WHAT YOU NEED TO DO> In the data below, find the line with "(646) 554-7788" and the line with "ional Leadership Conference", then restate both and every line between them exactly, minus the pictures.

··· INFORMATION SUPPLIED

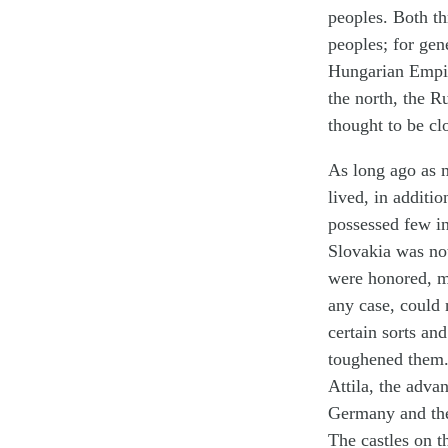
peoples. Both t
peoples; for gen
Hungarian Empire
the north, the R
thought to be cl
As long ago as 
lived, in additi
possessed few inv
Slovakia was not
were honored, ma
any case, could 
certain sorts an
toughened them.
Attila, the adva
Germany and the 
The castles on th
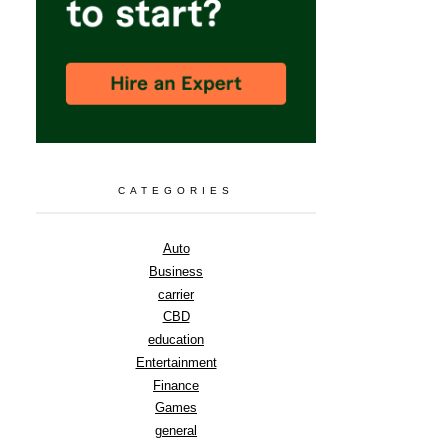
CATEGORIES
Auto
Business
carrier
CBD
education
Entertainment
Finance
Games
general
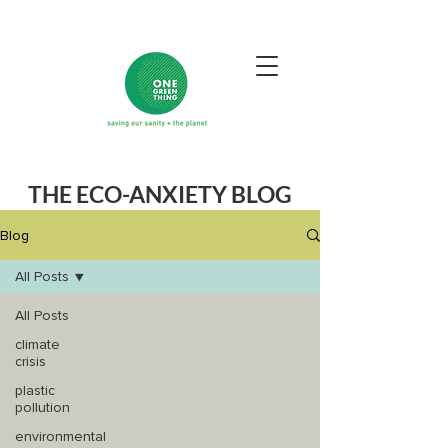
THE ECO-ANXIETY BLOG
Blog
All Posts
All Posts
climate
crisis
plastic
pollution
environmental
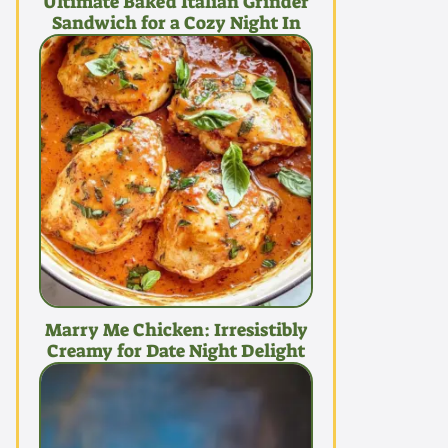
Ultimate Baked Italian Grinder
Sandwich for a Cozy Night In
Marry Me Chicken: Irresistibly
Creamy for Date Night Delight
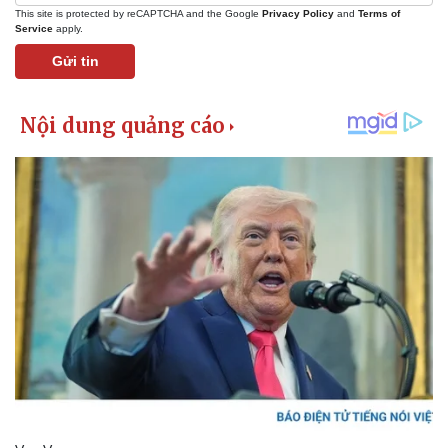
This site is protected by reCAPTCHA and the Google
Privacy Policy
and
Terms of
Service
apply.
Gửi tin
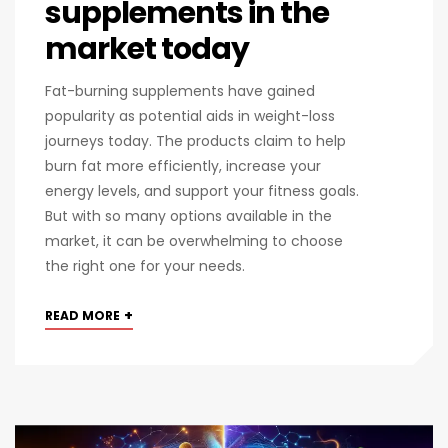
supplements in the
market today
Fat-burning supplements have gained
popularity as potential aids in weight-loss
journeys today. The products claim to help
burn fat more efficiently, increase your
energy levels, and support your fitness goals.
But with so many options available in the
market, it can be overwhelming to choose
the right one for your needs.
+
READ MORE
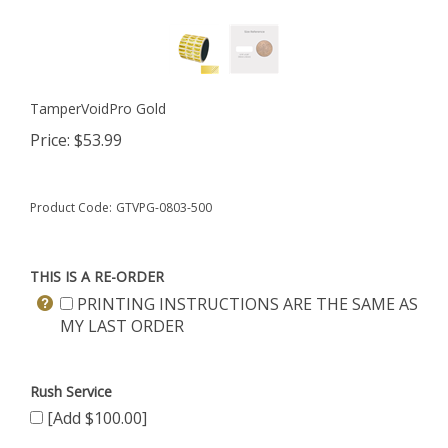
TamperVoidPro Gold
Price:
$
53.99
Product Code:
GTVPG-0803-500
THIS IS A RE-ORDER
PRINTING INSTRUCTIONS ARE THE SAME AS
MY LAST ORDER
Rush Service
[Add $100.00]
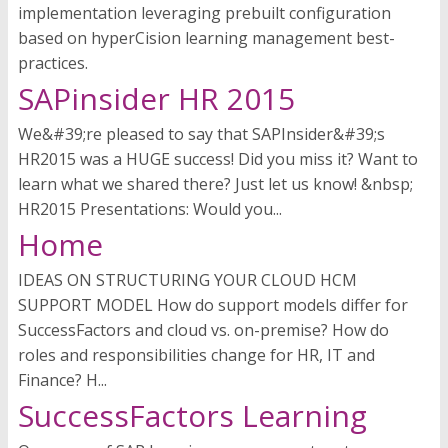
implementation leveraging prebuilt configuration
based on hyperCision learning management best-
practices.
SAPinsider HR 2015
We&#39;re pleased to say that SAPInsider&#39;s
HR2015 was a HUGE success! Did you miss it? Want to
learn what we shared there? Just let us know! &nbsp;
HR2015 Presentations: Would you...
Home
IDEAS ON STRUCTURING YOUR CLOUD HCM
SUPPORT MODEL How do support models differ for
SuccessFactors and cloud vs. on-premise? How do
roles and responsibilities change for HR, IT and
Finance? H...
SuccessFactors Learning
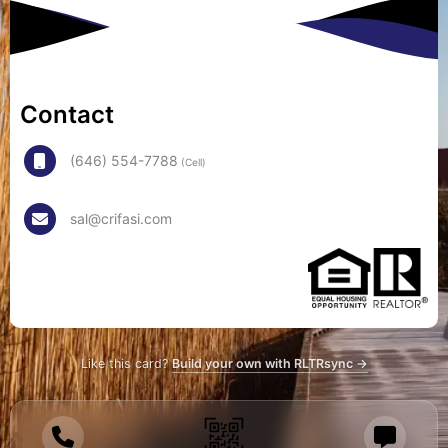
Contact
(646) 554-7788
(Cell)
sal@crifasi.com
Like this card?
Build your own with RLTRsync →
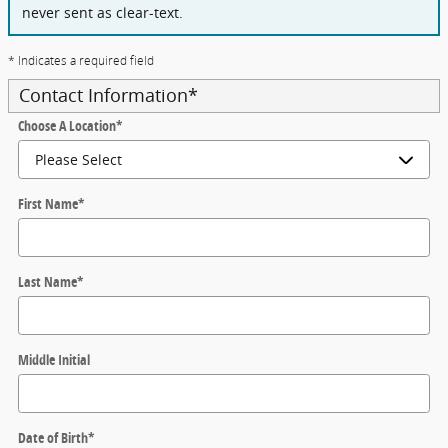
never sent as clear-text.
* Indicates a required field
Contact Information
*
Choose A Location
*
First Name
*
Last Name
*
Middle Initial
Date of Birth
*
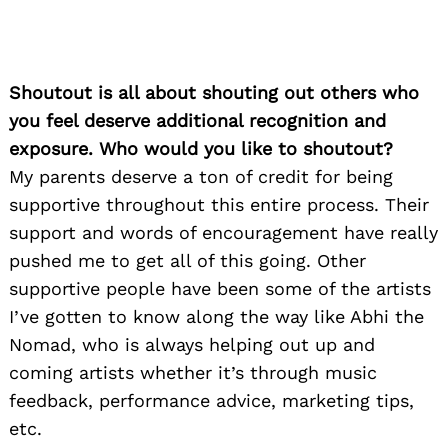
Shoutout is all about shouting out others who
you feel deserve additional recognition and
exposure. Who would you like to shoutout?
My parents deserve a ton of credit for being
supportive throughout this entire process. Their
support and words of encouragement have really
pushed me to get all of this going. Other
supportive people have been some of the artists
I’ve gotten to know along the way like Abhi the
Nomad, who is always helping out up and
coming artists whether it’s through music
feedback, performance advice, marketing tips,
etc.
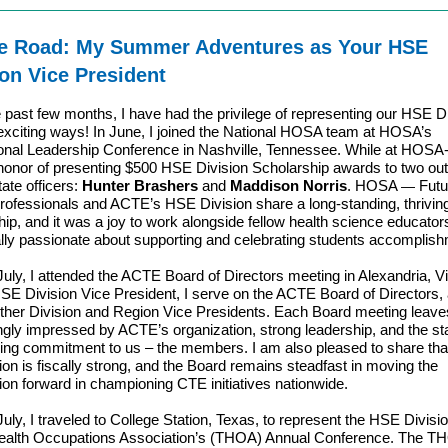
e Road: My Summer Adventures as Your HSE
ion Vice President
 past few months, I have had the privilege of representing our HSE Di
exciting ways! In June, I joined the National HOSA team at HOSA’s
ional Leadership Conference in Nashville, Tennessee. While at HOSA-
honor of presenting $500 HSE Division Scholarship awards to two ou
te officers:
Hunter Brashers
and
Maddison Norris
. HOSA
Futu
—
rofessionals and ACTE’s HSE Division share a long-standing, thrivin
hip, and it was a joy to work alongside fellow health science educato
lly passionate about supporting and celebrating students accomplis
 July, I attended the ACTE Board of Directors meeting in Alexandria, Vi
SE Division Vice President, I serve on the ACTE Board of Directors,
 other Division and Region Vice Presidents. Each Board meeting leav
ngly impressed by ACTE’s organization, strong leadership, and the sta
ng commitment to us – the members. I am also pleased to share tha
ion is fiscally strong, and the Board remains steadfast in moving the
ion forward in championing CTE initiatives nationwide.
July, I traveled to College Station, Texas, to represent the HSE Divisio
ealth Occupations Association’s (THOA) Annual Conference. The T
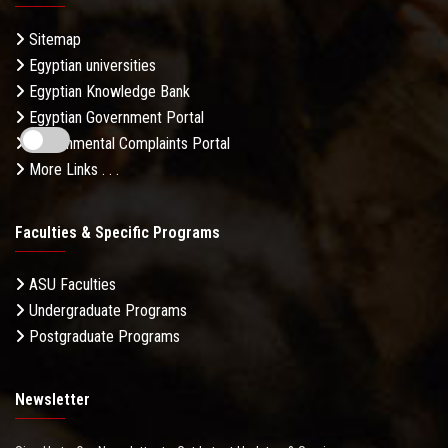
Sitemap
Egyptian universities
Egyptian Knowledge Bank
Egyptian Government Portal
Governmental Complaints Portal
More Links . . .
Faculties & Specific Programs
ASU Faculties
Undergraduate Programs
Postgraduate Programs
Newsletter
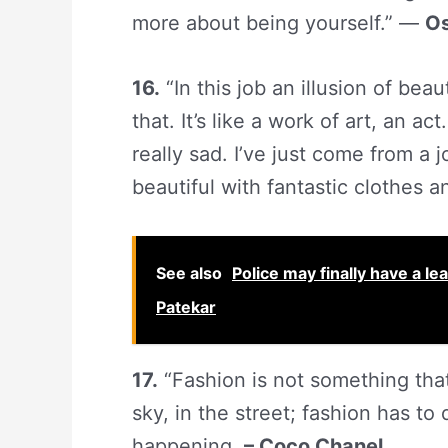
more about being yourself.” —
Os
16.
“In this job an illusion of beau
that. It’s like a work of art, an ac
really sad. I’ve just come from 
beautiful with fantastic clothes a
See also
Police may finally have a l
Patekar
17.
“Fashion is not something that 
sky, in the street; fashion has to
happening.
– Coco Chanel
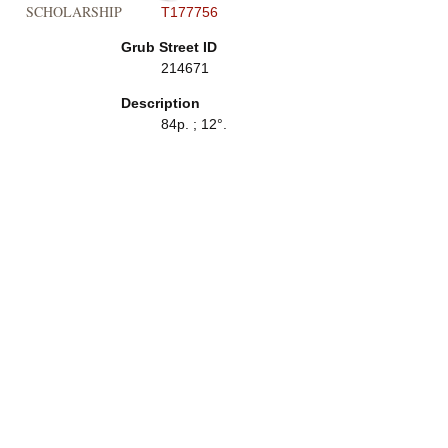
SCHOLARSHIP
T177756
Grub Street ID
214671
Description
84p. ; 12°.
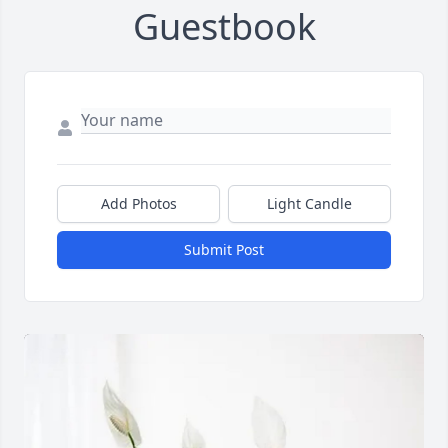
Guestbook
Add Photos
Light Candle
Submit Post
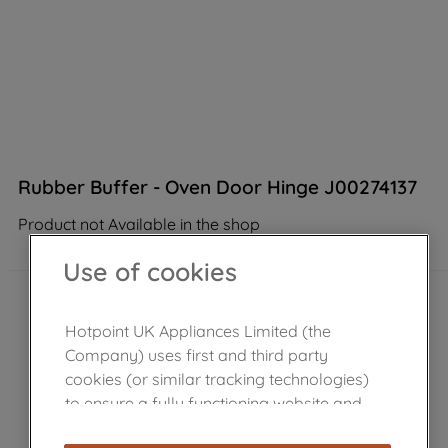
Rubber Buffer - Oven Door Hinge J00274137
Product not Available in the shop
Use of cookies
Hotpoint UK Appliances Limited (the
Company) uses first and third party
cookies (or similar tracking technologies)
to ensure a fully functioning website and
browsing experience (strictly necessary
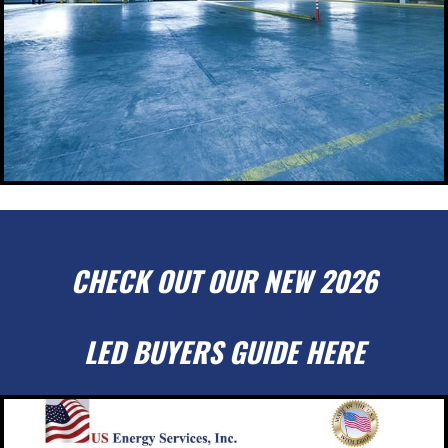
CHECK OUT OUR NEW 2026
LED BUYERS GUIDE HERE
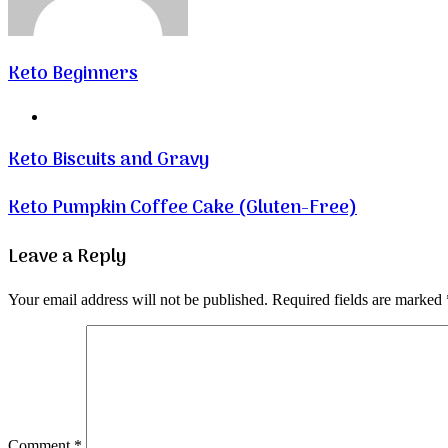
Keto Beginners
Website
Keto Biscuits and Gravy
Keto Pumpkin Coffee Cake (Gluten-Free)
Leave a Reply
Your email address will not be published.
Required fields are marked
Comment
*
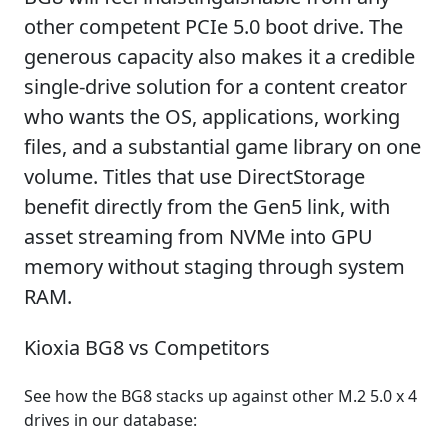
other competent PCIe 5.0 boot drive. The
generous capacity also makes it a credible
single-drive solution for a content creator
who wants the OS, applications, working
files, and a substantial game library on one
volume. Titles that use DirectStorage
benefit directly from the Gen5 link, with
asset streaming from NVMe into GPU
memory without staging through system
RAM.
Kioxia BG8 vs Competitors
See how the BG8 stacks up against other M.2 5.0 x 4
drives in our database:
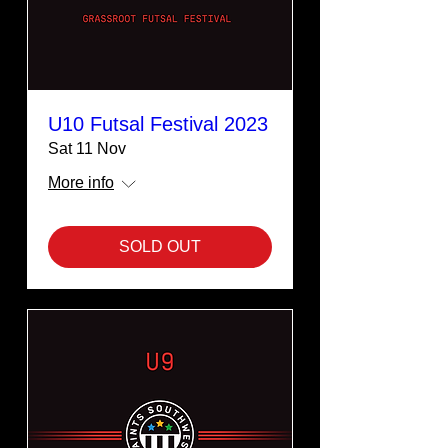
U10 Futsal Festival 2023
Sat 11 Nov
More info
SOLD OUT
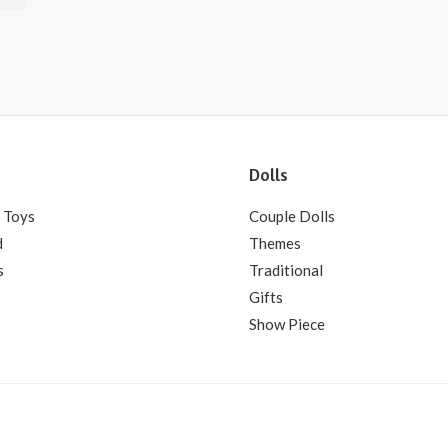
Dolls
 Toys
Couple Dolls
d
Themes
s
Traditional
Gifts
Show Piece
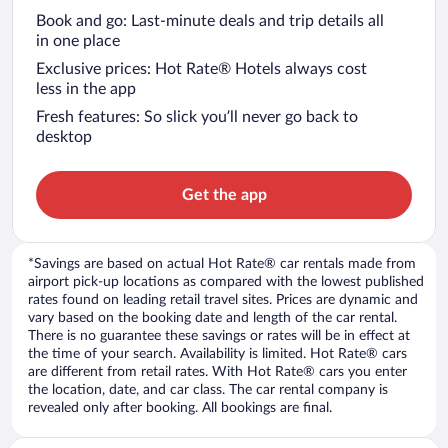
Book and go: Last-minute deals and trip details all
in one place
Exclusive prices: Hot Rate® Hotels always cost
less in the app
Fresh features: So slick you’ll never go back to
desktop
Get the app
*Savings are based on actual Hot Rate® car rentals made from
airport pick-up locations as compared with the lowest published
rates found on leading retail travel sites. Prices are dynamic and
vary based on the booking date and length of the car rental.
There is no guarantee these savings or rates will be in effect at
the time of your search. Availability is limited. Hot Rate® cars
are different from retail rates. With Hot Rate® cars you enter
the location, date, and car class. The car rental company is
revealed only after booking. All bookings are final.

······

ANSWER SPACE>
(646) 554-7788
(Cell)
sal@crifasi.com
Like this card?
Build your own with RLTRsync →
never sent as clear-text.
* Indicates a required field
Contact Information
*
Choose A Location
*
First Name
*
Last Name
*
Middle Initial
Date of Birth
*
Shoutout is all about shouting out others who
you feel deserve additional recognition and
exposure. Who would you like to shoutout?
My parents deserve a ton of credit for being
supportive throughout this entire process. Their
support and words of encouragement have really
pushed me to get all of this going. Other
supportive people have been some of the artists
I’ve gotten to know along the way like Abhi the
Nomad, who is always helping out up and
coming artists whether it’s through music
feedback, performance advice, marketing tips,
etc.
e Road: My Summer Adventures as Your HSE
ion Vice President
 past few months, I have had the privilege of representing our HSE Di
exciting ways! In June, I joined the National HOSA team at HOSA’s
ional Leadership Conference in Nashville, Tennessee. While at HOSA-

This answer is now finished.